● **WORK INSTRUCTION**
At the line containing "as he is also", begin retyping, and stop after the last line of the data; add nothing.

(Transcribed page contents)
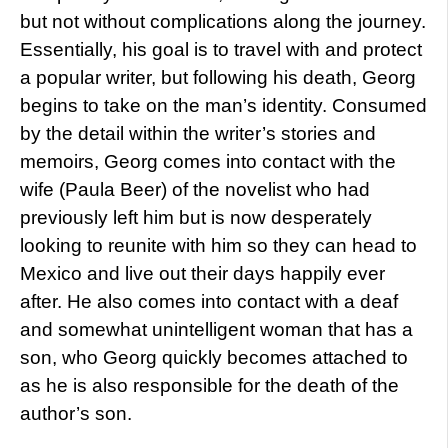
but not without complications along the journey.
Essentially, his goal is to travel with and protect
a popular writer, but following his death, Georg
begins to take on the man’s identity. Consumed
by the detail within the writer’s stories and
memoirs, Georg comes into contact with the
wife (Paula Beer) of the novelist who had
previously left him but is now desperately
looking to reunite with him so they can head to
Mexico and live out their days happily ever
after. He also comes into contact with a deaf
and somewhat unintelligent woman that has a
son, who Georg quickly becomes attached to
as he is also responsible for the death of the
author’s son.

● **ANSWER FOR THE TASK**
as he is also responsible for the death of the
author’s son.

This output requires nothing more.